** Supplied entries follows **

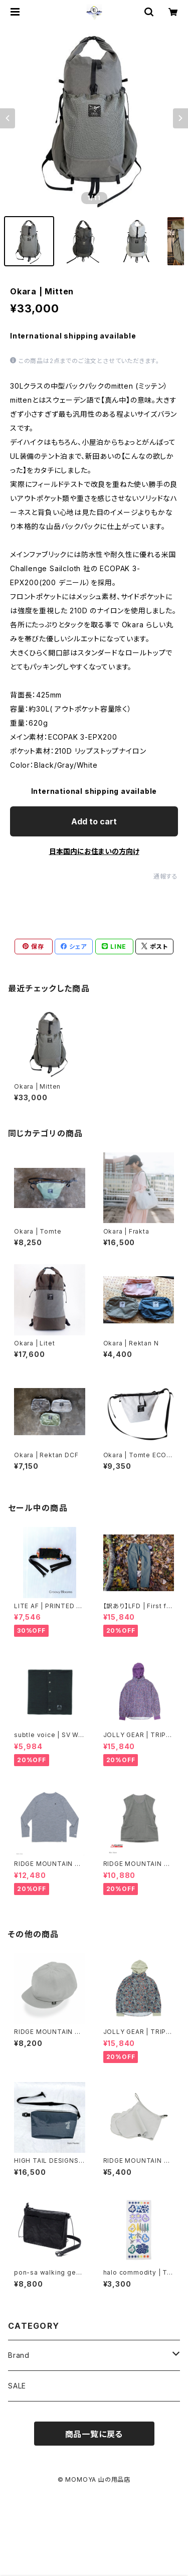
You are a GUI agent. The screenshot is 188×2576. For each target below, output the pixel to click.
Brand (19, 2355)
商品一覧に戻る (94, 2434)
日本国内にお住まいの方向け (94, 851)
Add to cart (94, 821)
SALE (17, 2385)
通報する (165, 876)
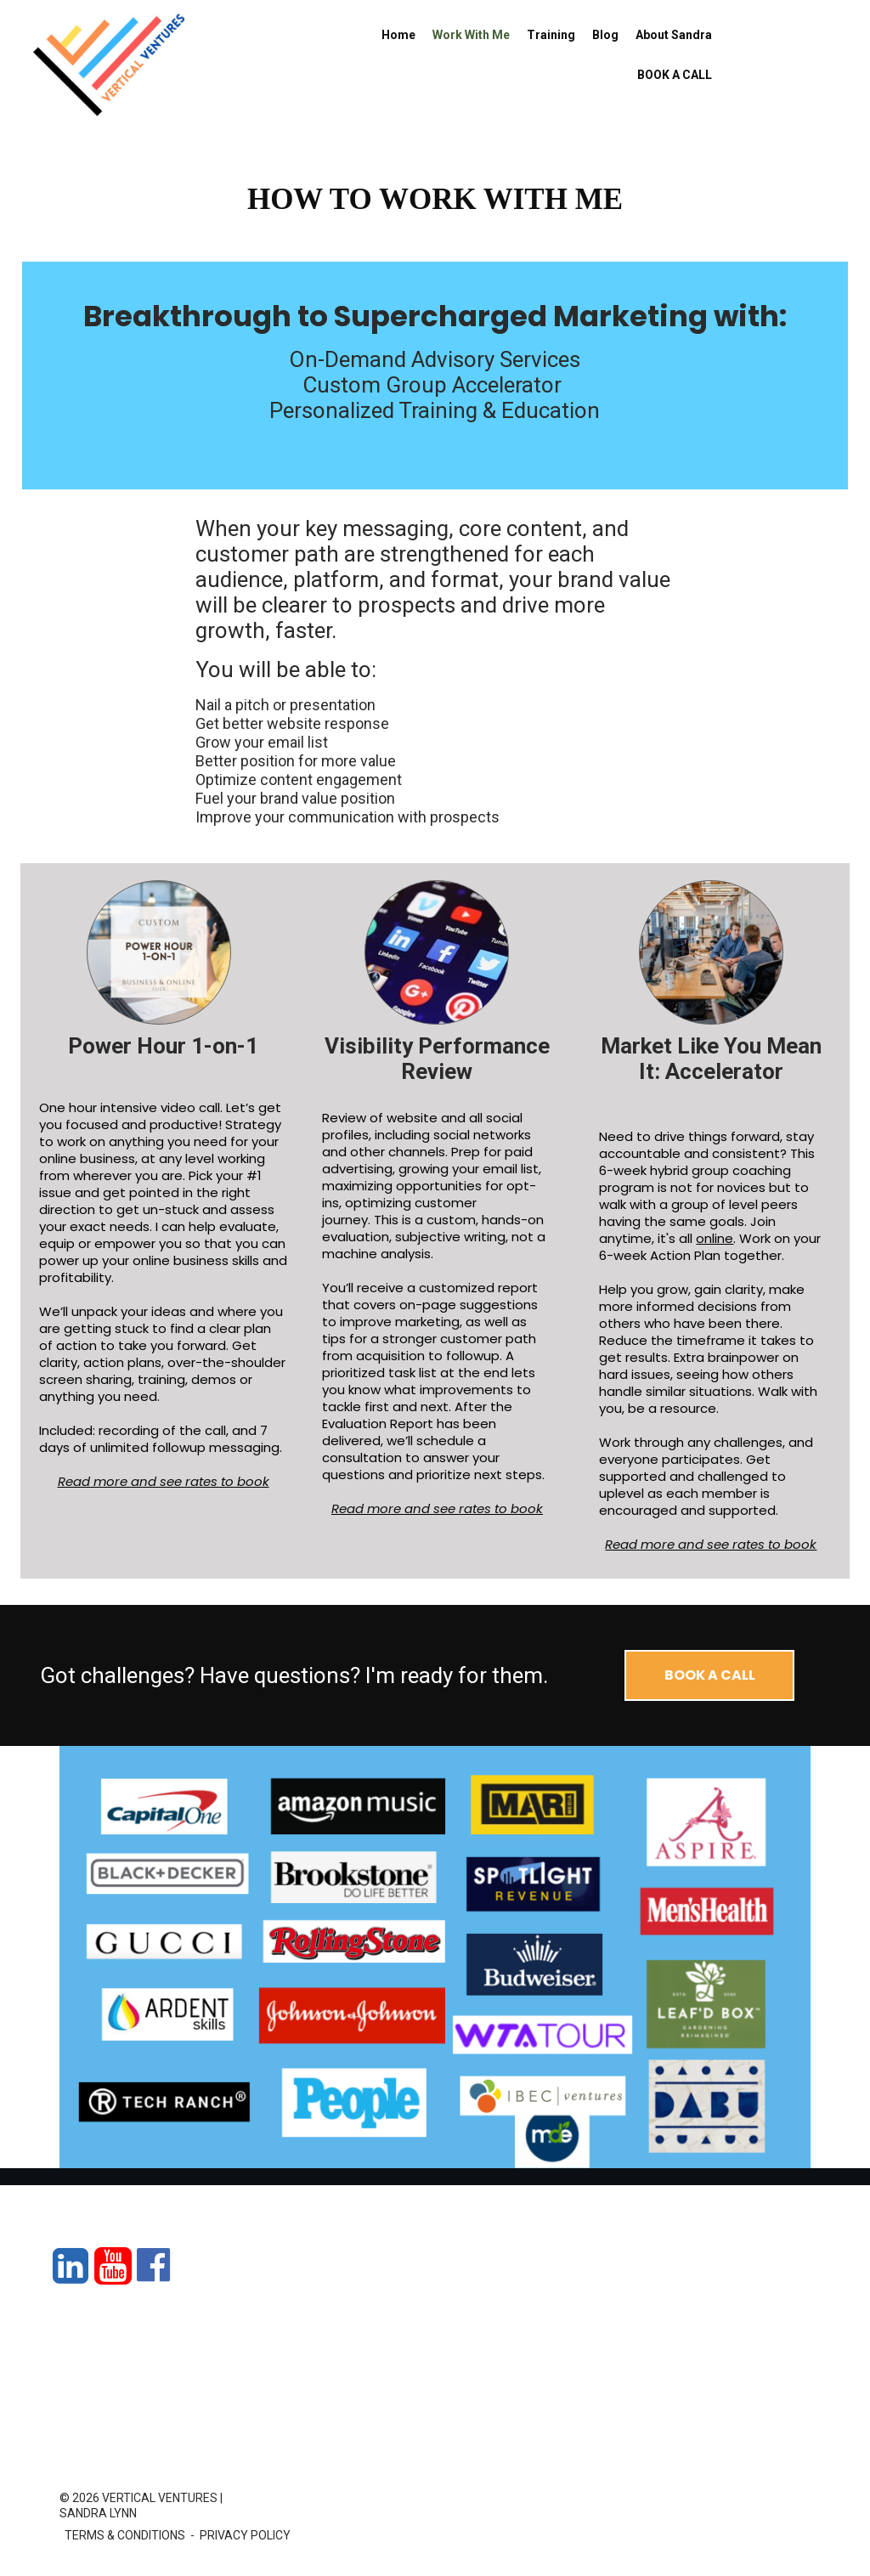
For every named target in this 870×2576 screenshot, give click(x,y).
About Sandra (674, 35)
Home (398, 35)
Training (551, 35)
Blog (605, 35)
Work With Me (471, 35)
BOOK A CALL (674, 75)
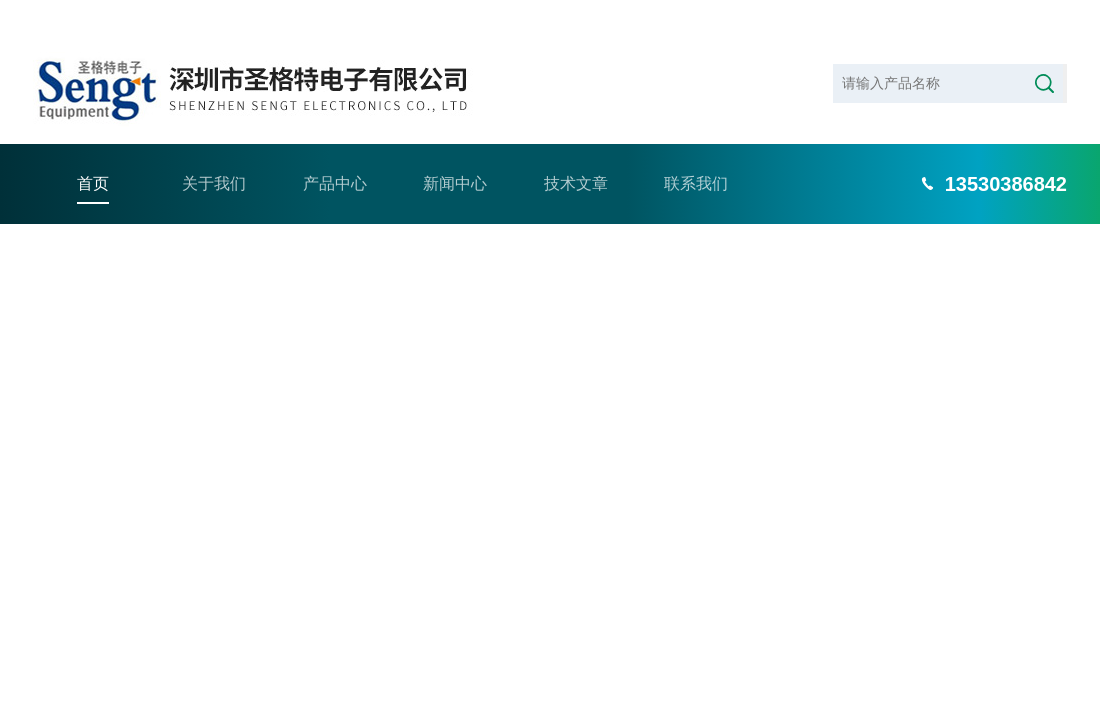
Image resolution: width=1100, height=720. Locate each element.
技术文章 (576, 149)
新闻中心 (455, 149)
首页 (93, 149)
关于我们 (214, 149)
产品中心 (335, 149)
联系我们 (696, 149)
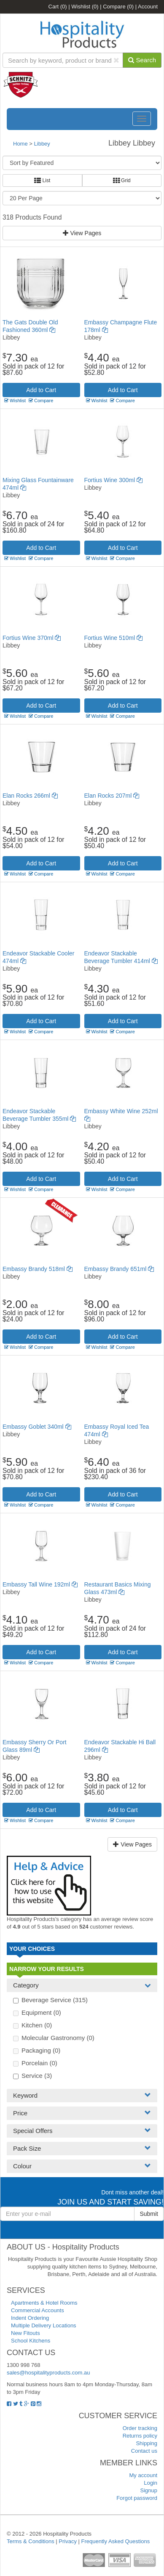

** End of Supplied entries **

Write out each line of the data that holds the string "click".

You are a GUI agent. The screenshot is 188×2576. For each target below, output the pixel to click.
For every named target in this 870×2576 screenshot, give click(x,y).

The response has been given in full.